▶ **GOAL OF THE EXERCISE**
What is the number of lines in the records below holding the string "Volkswagen"? Reply with it and nothing else.

(Records contained in a dataset)
----------

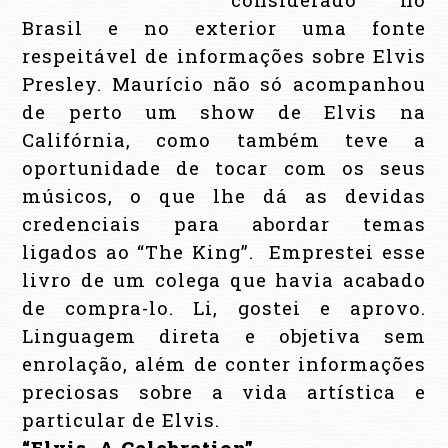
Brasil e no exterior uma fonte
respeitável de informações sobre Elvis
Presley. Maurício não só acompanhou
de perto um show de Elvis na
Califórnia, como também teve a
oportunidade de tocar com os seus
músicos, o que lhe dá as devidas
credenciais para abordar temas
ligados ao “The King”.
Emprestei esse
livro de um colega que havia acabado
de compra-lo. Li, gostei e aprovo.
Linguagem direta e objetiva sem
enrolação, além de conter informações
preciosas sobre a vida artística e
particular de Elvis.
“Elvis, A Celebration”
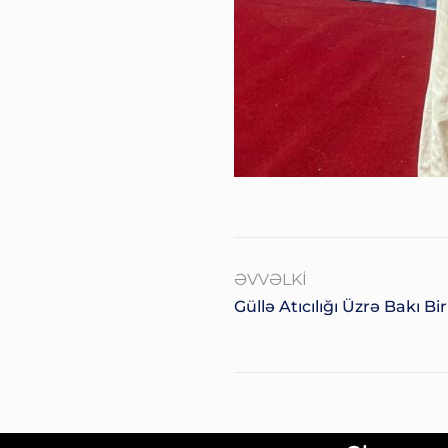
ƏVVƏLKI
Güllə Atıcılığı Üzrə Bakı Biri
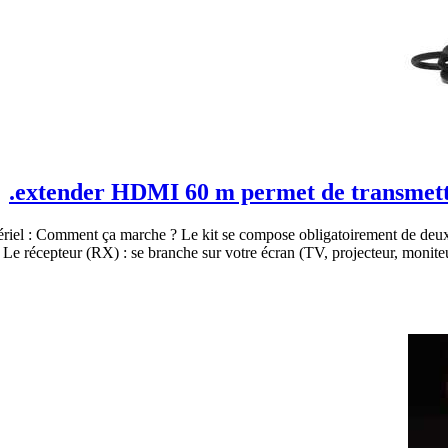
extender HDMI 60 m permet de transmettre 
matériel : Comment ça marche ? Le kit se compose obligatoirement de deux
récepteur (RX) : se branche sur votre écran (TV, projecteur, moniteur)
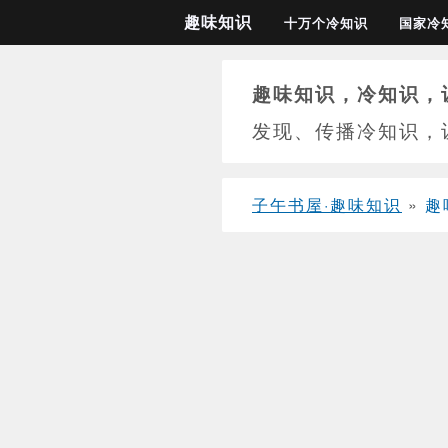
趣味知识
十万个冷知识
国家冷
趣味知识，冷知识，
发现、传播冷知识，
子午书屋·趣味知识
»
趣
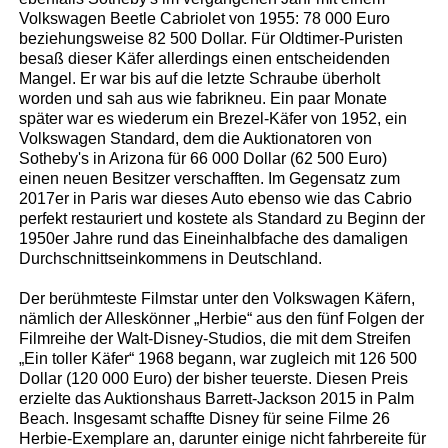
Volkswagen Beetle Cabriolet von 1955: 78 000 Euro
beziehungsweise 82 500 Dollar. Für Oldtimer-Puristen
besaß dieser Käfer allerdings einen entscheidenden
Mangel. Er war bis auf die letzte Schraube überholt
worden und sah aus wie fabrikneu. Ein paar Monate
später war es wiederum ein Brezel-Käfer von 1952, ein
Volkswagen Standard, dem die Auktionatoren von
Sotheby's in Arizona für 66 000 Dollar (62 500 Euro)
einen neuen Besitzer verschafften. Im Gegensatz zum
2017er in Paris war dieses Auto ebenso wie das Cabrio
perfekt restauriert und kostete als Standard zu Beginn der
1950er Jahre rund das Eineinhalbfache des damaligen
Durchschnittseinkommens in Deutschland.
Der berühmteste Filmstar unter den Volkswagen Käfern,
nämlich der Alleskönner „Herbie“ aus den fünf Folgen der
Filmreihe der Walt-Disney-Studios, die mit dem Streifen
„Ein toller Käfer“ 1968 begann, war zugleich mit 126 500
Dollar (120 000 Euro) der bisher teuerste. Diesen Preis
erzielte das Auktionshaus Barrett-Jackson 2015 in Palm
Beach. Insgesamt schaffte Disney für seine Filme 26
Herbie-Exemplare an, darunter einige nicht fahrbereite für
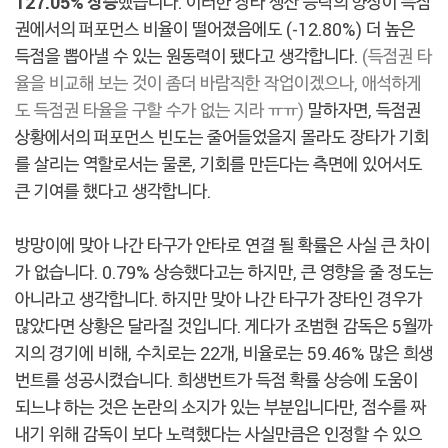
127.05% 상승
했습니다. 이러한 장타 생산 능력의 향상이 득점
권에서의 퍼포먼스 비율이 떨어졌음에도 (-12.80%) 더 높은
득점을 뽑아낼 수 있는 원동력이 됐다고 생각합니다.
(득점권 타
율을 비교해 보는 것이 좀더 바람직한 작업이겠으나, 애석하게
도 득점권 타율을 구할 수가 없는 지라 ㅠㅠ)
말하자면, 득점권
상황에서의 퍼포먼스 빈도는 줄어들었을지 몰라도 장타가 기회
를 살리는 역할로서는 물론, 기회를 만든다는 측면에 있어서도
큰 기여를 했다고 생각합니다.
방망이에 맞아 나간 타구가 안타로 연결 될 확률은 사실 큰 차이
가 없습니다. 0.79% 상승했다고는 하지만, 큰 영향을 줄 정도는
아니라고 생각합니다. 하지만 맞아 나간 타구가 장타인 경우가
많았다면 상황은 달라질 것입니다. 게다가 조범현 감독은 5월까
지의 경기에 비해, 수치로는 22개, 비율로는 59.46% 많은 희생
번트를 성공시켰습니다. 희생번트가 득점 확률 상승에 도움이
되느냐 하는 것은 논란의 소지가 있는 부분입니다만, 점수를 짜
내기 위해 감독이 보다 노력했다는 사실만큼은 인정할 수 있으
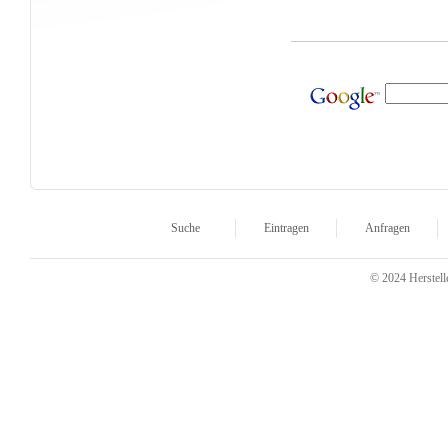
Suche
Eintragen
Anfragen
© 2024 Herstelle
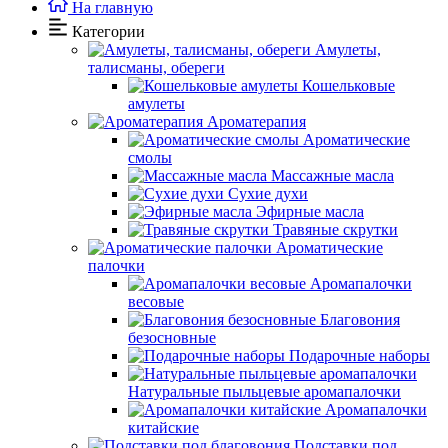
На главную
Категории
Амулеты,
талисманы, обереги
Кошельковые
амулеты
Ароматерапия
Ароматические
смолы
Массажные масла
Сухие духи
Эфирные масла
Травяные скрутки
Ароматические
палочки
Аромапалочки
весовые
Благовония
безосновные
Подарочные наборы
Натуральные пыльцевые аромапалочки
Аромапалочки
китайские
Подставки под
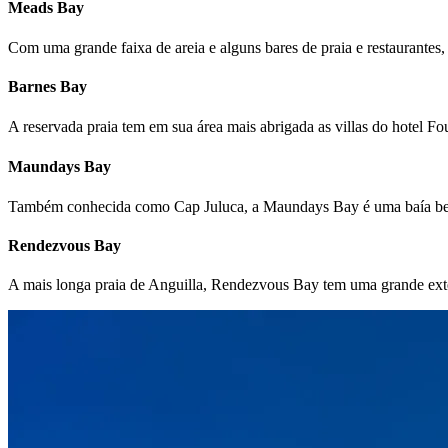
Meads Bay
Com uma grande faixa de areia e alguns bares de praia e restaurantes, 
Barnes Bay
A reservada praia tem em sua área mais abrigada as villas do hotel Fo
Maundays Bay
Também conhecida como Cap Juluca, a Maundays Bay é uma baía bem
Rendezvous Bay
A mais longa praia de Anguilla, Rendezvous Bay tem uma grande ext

----------

▶ **FINISHED EXERCISE**
3